CSE 467 Lab 1
Due on 1/15/01 Beginning of Lab

 

Purpose

Become familiar with the tools. We will be using the Xilinx Foundation Series as the tool for digital system design in this class. We will start with some simple basics on how to open an archived Xilinx project, go through the design flow, and run a couple of simple simulations and make some measurements with the scope.

What You Are Given

You will download and open a Xilinx Foundation project archive that contains a starting schematic and simulation script template. Until the project is posted, you can refer to this schematic. In the schematic you will see a data register (DATA_REG) controlled by the button BTN1. The DATA_REG register controls the transfer of data from the seven switches SW0-SW7 to the multiplexer SEGMUX. The multiplexer drives both the anodes and cathodes of the four 7-segment LED displays found on the board. The project archive also contains a skeleton simulation script called lab1test.cmd that you will need to modify for your purposes. You can edit this file when you go to simulation mode in the Xilinx tools.

Your Job

Open the Xilinx project LAB1.ZIP and make a tour through the whole design process. Understand what the system does.

Identify the fundamental schematic building blocks in Xilinx (primitive elements like gates and buffers, logicBlox generated elements like the data registers [see tools-->logicBlox], and verilog modules).

Plug the board into the computer and download the bit pattern onto the board. (ATTENTION: YOU NEED TO HAVE YOUR WRISTWRAPS ON WHILE MANIPULATING THE BOARD.)

Test the functionality of the device.

Currently the project does not use all the eight switches. Change the project so that it uses all of them. To do this, you will have to check out the pin mapping by browsing to http://www.digilent.cc and you will need to edit the “UCF” constraint file.

After generating the design, check the estimate delay from clock to the A3 and A4 outputs. You find this information by consulting the “Implementation Report Files” in the “Reports” tab in Project Manager.

Use the scope to measure these delays and compare them with Xilinx’ estimates. The best way to get this measurement is to set the scope up for rising edge trigger on the output.

Run a simulation of the board using the LAB1.CMD script file. Understand the meaning of the script commands and the graphics obtained.

Change the script so that you change the data displayed from A5 to FF after 500 clock cycles.

Turn in

• An informal description of what the circuit does (specifically, what is going on in the SEGMUX and LED7SEG modules.
• A description of the changes needed for the circuit to use all eight switches.
• The modified LAB1.CMD file as specified above.
• You must demo your scope measurement for Larry our Andrei. Demos can be done at the beginning of lab next week.

Tool guide

The Foundation tool suite is an industrial strength tool for digital system design and prototyping. It includes design entry (schematic and HDL) simulation, and automated synthesis algorithms to implement your design on FPGAs. The results of simulation are available as simulation waveforms in a graphics window. 

In addition to this brief lab guide, there is also an on-line documentation and tutorial available under Xilinx Foundation in the start menu.

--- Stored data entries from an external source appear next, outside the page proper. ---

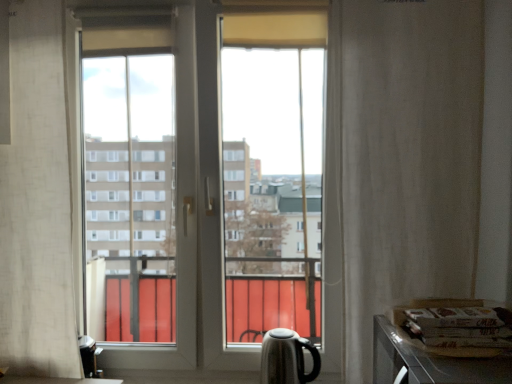 At what (x,y) coordinates should I click in order to perform the action: click on metallic silver counter top at lower right. Please return your answer as a coordinate pair (x, y). Looking at the image, I should click on (429, 362).

Locate an element on the screen. This screenshot has width=512, height=384. transparent glass window at center is located at coordinates (195, 211).

Image resolution: width=512 pixels, height=384 pixels. What do you see at coordinates (195, 211) in the screenshot?
I see `transparent glass window at center` at bounding box center [195, 211].

Describe the element at coordinates (40, 189) in the screenshot. I see `white sheer curtain at left, which is the 2th curtain from right to left` at that location.

How much space does white sheer curtain at left, which is counted as the 1th curtain, starting from the left, occupy vertically?

4.01 feet.

This screenshot has width=512, height=384. In order to click on metallic silver counter top at lower right in this screenshot , I will do `click(429, 362)`.

Is metallic silver counter top at lower right taller or shorter than black glossy kettle at lower right?

Clearly, metallic silver counter top at lower right is taller compared to black glossy kettle at lower right.

Is metallic silver counter top at lower right inside or outside of black glossy kettle at lower right?

metallic silver counter top at lower right is not inside black glossy kettle at lower right, it's outside.

Is metallic silver counter top at lower right turned away from black glossy kettle at lower right?

No, black glossy kettle at lower right is not at the back of metallic silver counter top at lower right.

Which of these two, metallic silver counter top at lower right or black glossy kettle at lower right, is smaller?

With smaller size is black glossy kettle at lower right.

Would you say white sheer curtain at left, which is the 2th curtain from right to left, is outside black glossy kettle at lower right?

Yes, white sheer curtain at left, which is the 2th curtain from right to left, is located beyond the bounds of black glossy kettle at lower right.

Considering the positions of points (77, 257) and (287, 362), is point (77, 257) closer to camera compared to point (287, 362)?

No.

Which is in front, white sheer curtain at left, which is counted as the 1th curtain, starting from the left, or black glossy kettle at lower right?

white sheer curtain at left, which is counted as the 1th curtain, starting from the left, is in front.

From the image's perspective, is white sheer curtain at left, which is counted as the 1th curtain, starting from the left, located beneath black glossy kettle at lower right?

No, from the image's perspective, white sheer curtain at left, which is counted as the 1th curtain, starting from the left, is not below black glossy kettle at lower right.

Which is closer, [16,290] or [394,326]?

The point [394,326] is closer to the camera.

Considering the sizes of objects white sheer curtain at left, which is the 2th curtain from right to left, and metallic silver counter top at lower right in the image provided, who is shorter, white sheer curtain at left, which is the 2th curtain from right to left, or metallic silver counter top at lower right?

metallic silver counter top at lower right is shorter.

From the picture: Which is behind, white sheer curtain at left, which is the 2th curtain from right to left, or metallic silver counter top at lower right?

white sheer curtain at left, which is the 2th curtain from right to left.

From a real-world perspective, which is physically below, white sheer curtain at left, which is counted as the 1th curtain, starting from the left, or metallic silver counter top at lower right?

In real-world perspective, metallic silver counter top at lower right is lower.

Which object is closer to the camera, black glossy kettle at lower right or white sheer curtain at left, which is the 2th curtain from right to left?

white sheer curtain at left, which is the 2th curtain from right to left, is more forward.

Where is `curtain that is on the left side of black glossy kettle at lower right`? Image resolution: width=512 pixels, height=384 pixels. curtain that is on the left side of black glossy kettle at lower right is located at coordinates (40, 189).

From the image's perspective, between black glossy kettle at lower right and white sheer curtain at left, which is counted as the 1th curtain, starting from the left, who is located below?

black glossy kettle at lower right.

Is white textured curtain at right, the 2th curtain positioned from the left, at the right side of black glossy kettle at lower right?

Correct, you'll find white textured curtain at right, the 2th curtain positioned from the left, to the right of black glossy kettle at lower right.

Is white textured curtain at right, which is the first curtain from right to left, completely or partially outside of black glossy kettle at lower right?

Indeed, white textured curtain at right, which is the first curtain from right to left, is completely outside black glossy kettle at lower right.

Is white textured curtain at right, the 2th curtain positioned from the left, positioned before black glossy kettle at lower right?

That is True.

Based on the photo, what's the angular difference between transparent glass window at center and black glossy kettle at lower right's facing directions?

They differ by 0.0454 degrees in their facing directions.

Are transparent glass window at center and black glossy kettle at lower right far apart?

No, transparent glass window at center is in close proximity to black glossy kettle at lower right.

Which of these two, transparent glass window at center or black glossy kettle at lower right, stands shorter?

With less height is black glossy kettle at lower right.

Would you say transparent glass window at center is outside black glossy kettle at lower right?

Indeed, transparent glass window at center is completely outside black glossy kettle at lower right.

From their relative heights in the image, would you say white sheer curtain at left, which is the 2th curtain from right to left, is taller or shorter than white textured curtain at right, the 2th curtain positioned from the left?

In the image, white sheer curtain at left, which is the 2th curtain from right to left, appears to be taller than white textured curtain at right, the 2th curtain positioned from the left.

From the image's perspective, is white sheer curtain at left, which is counted as the 1th curtain, starting from the left, located above white textured curtain at right, which is the first curtain from right to left?

Indeed, from the image's perspective, white sheer curtain at left, which is counted as the 1th curtain, starting from the left, is shown above white textured curtain at right, which is the first curtain from right to left.

From a real-world perspective, is white sheer curtain at left, which is the 2th curtain from right to left, positioned under white textured curtain at right, which is the first curtain from right to left, based on gravity?

Actually, white sheer curtain at left, which is the 2th curtain from right to left, is physically above white textured curtain at right, which is the first curtain from right to left, in the real world.

The width and height of the screenshot is (512, 384). In order to click on tea pot on the left of metallic silver counter top at lower right in this screenshot , I will do `click(286, 358)`.

Locate an element on the screen. This screenshot has height=384, width=512. tea pot below the white sheer curtain at left, which is the 2th curtain from right to left (from a real-world perspective) is located at coordinates pyautogui.click(x=286, y=358).

Based on the photo, considering their positions, is transparent glass window at center positioned closer to metallic silver counter top at lower right than white textured curtain at right, the 2th curtain positioned from the left?

white textured curtain at right, the 2th curtain positioned from the left, is closer to metallic silver counter top at lower right.

Estimate the real-world distances between objects in this image. Which object is closer to white sheer curtain at left, which is counted as the 1th curtain, starting from the left, black glossy kettle at lower right or white textured curtain at right, the 2th curtain positioned from the left?

black glossy kettle at lower right.

Estimate the real-world distances between objects in this image. Which object is further from white sheer curtain at left, which is the 2th curtain from right to left, metallic silver counter top at lower right or white textured curtain at right, the 2th curtain positioned from the left?

The object further to white sheer curtain at left, which is the 2th curtain from right to left, is metallic silver counter top at lower right.

From the image, which object appears to be nearer to white sheer curtain at left, which is counted as the 1th curtain, starting from the left, metallic silver counter top at lower right or black glossy kettle at lower right?

Among the two, black glossy kettle at lower right is located nearer to white sheer curtain at left, which is counted as the 1th curtain, starting from the left.

When comparing their distances from transparent glass window at center, does metallic silver counter top at lower right or black glossy kettle at lower right seem further?

metallic silver counter top at lower right lies further to transparent glass window at center than the other object.

From the image, which object appears to be nearer to transparent glass window at center, black glossy kettle at lower right or white textured curtain at right, the 2th curtain positioned from the left?

black glossy kettle at lower right is positioned closer to the anchor transparent glass window at center.

Looking at the image, which one is located closer to white sheer curtain at left, which is the 2th curtain from right to left, white textured curtain at right, the 2th curtain positioned from the left, or black glossy kettle at lower right?

Among the two, black glossy kettle at lower right is located nearer to white sheer curtain at left, which is the 2th curtain from right to left.

Looking at the image, which one is located further to black glossy kettle at lower right, white textured curtain at right, the 2th curtain positioned from the left, or metallic silver counter top at lower right?

Based on the image, white textured curtain at right, the 2th curtain positioned from the left, appears to be further to black glossy kettle at lower right.

You are a GUI agent. You are given a task and a screenshot of the screen. Output one action in this format:
    pyautogui.click(x=<x>, y=<y>)
    Task: Click on the bay window between white textured curtain at right, the 2th curtain positioned from the left, and black glossy kettle at lower right in the up-down direction
    
    Given the screenshot: What is the action you would take?
    pyautogui.click(x=195, y=211)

Start the Xilinx Foundation Tools from the start menu

Under the file menu choose "Restore Project" to restore the starting design from the lab1 archive, restore this design to a location on the desktop, Archive your own file server when you log off.  ALWAYS use Archive and Restore to move the design around. Never copy the working directory. In general, don’t fight the tools; they’ll wrestle you down. Go with the flow, do what they want, and they’ll stay friendly.

Schematic Based Design

To get started with schematics, select the Schematic Editor from the project manager to get a blank sheet for entering your design. You do not need to modify the design for this lab, but you will in the future so you might want to play around.

When entering your design observe the following rules (this has already been done for you for this project).

All input pins have to go through an IPAD then an IBUF.

All output pins have to go through an OPAD then an OBUF.

For system clock signal, use a BUFG instead of a IBUF.

These could be found in the Symbols Tool Box.

Verifying your Design

Simulate your design using the Logic Simulator. Select Functional Simulation from your project manager. Select Tools->Script Editor and choose "empty script" to edit your simulation script (LAB1.CMD file).  To start simulation, select File->Run Script File and choose a .cmd file. See here for an example simulation script that that you can start with (lab1test.cmd)

You will notice from the waveform that everything happens right at the clock edge. No delays are incorporated into the simulation. Signal delays could be simulated after implementation of design by using the Timing Simulation. (The Timing Simulation uses the same test script as the Functional Simulation.) Not necessary in Lab 1.

Here are some simulator hints:

·           File/Run Script runs the script and updates the waveform display

·           Tools/Edit Script lets you edit the script.

·           If you change your schematic, close the simulator and start it again (there is probably an easier way to reload, let us know if you figure it out).

 

Testing your design

               Connect the digilab board to the PC via the parallel cable. From the XILINX design manager, choose tools->device programming->hardware debugger. Set up the hardware debugger to use the parallel cable then download the bit file.  When the device is programmed you should be able to flip switches, press buttons and see the display change appropriately.